Data under study Block Start

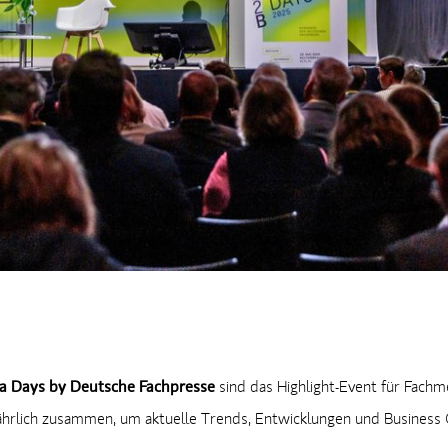
 Days by Deutsche Fachpresse
sind das Highlight-Event für Fachm
lich zusammen, um aktuelle Trends, Entwicklungen und Business C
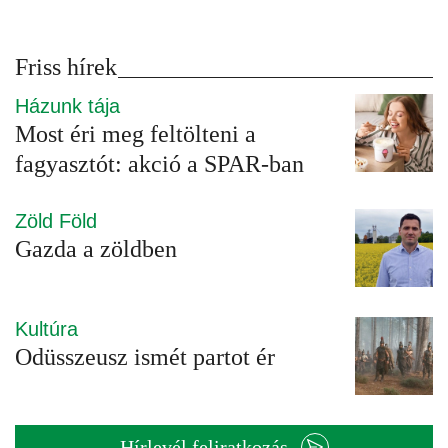
Friss hírek
Házunk tája
Most éri meg feltölteni a
fagyasztót: akció a SPAR-ban
Zöld Föld
Gazda a zöldben
Kultúra
Odüsszeusz ismét partot ér
Hírlevél feliratkozás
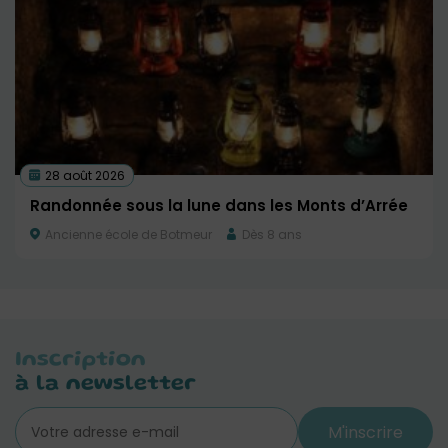
28 août 2026
Randonnée sous la lune dans les Monts d’Arrée
Ancienne école de Botmeur
Dès 8 ans
Inscription
à la newsletter
M'inscrire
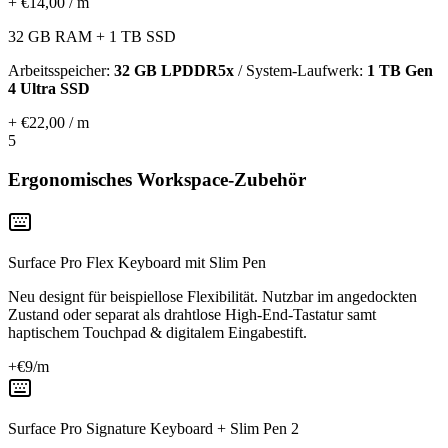
+ €14,00 / m
32 GB RAM + 1 TB SSD
Arbeitsspeicher:
32 GB LPDDR5x
/ System-Laufwerk:
1 TB Gen
4 Ultra SSD
+ €22,00 / m
5
Ergonomisches Workspace-Zubehör
Surface Pro Flex Keyboard mit Slim Pen
Neu designt für beispiellose Flexibilität. Nutzbar im angedockten
Zustand oder separat als drahtlose High-End-Tastatur samt
haptischem Touchpad & digitalem Eingabestift.
+€
9
/m
Surface Pro Signature Keyboard + Slim Pen 2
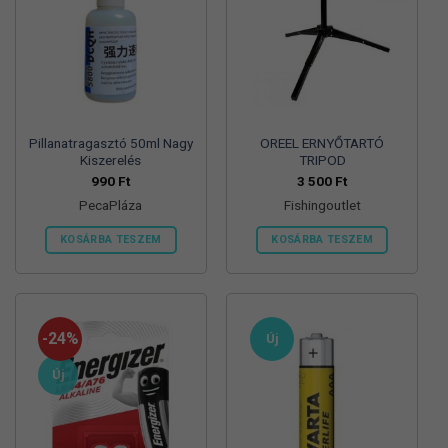
Pillanatragasztó 50ml Nagy
OREEL ERNYŐTARTÓ
Kiszerelés
TRIPOD
990
Ft
3 500
Ft
PecaPláza
Fishingoutlet
KOSÁRBA TESZEM
KOSÁRBA TESZEM
Ennek
a
terméknek
több
-24%
Új
variációja
van.
Új
A
változatok
a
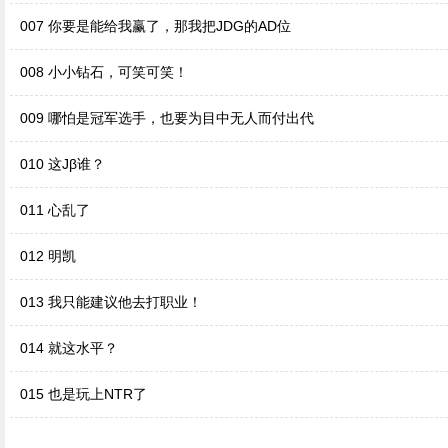
007 你要是能给我赢了，那我把JDG的AD位
008 小小钻石，可笑可笑！
009 哪怕是冠军选手，也要为目中无人而付出代
010 这Jβ谁？
011 心乱了
012 明凯
013 我只能建议他去打职业！
014 就这水平？
015 也是玩上NTR了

Data under study Block End

What this task involves.
Return all lines of the data in which the string "Keyboard" appears.

Solution for this problem.
Surface Pro Flex Keyboard mit Slim Pen
Surface Pro Signature Keyboard + Slim Pen 2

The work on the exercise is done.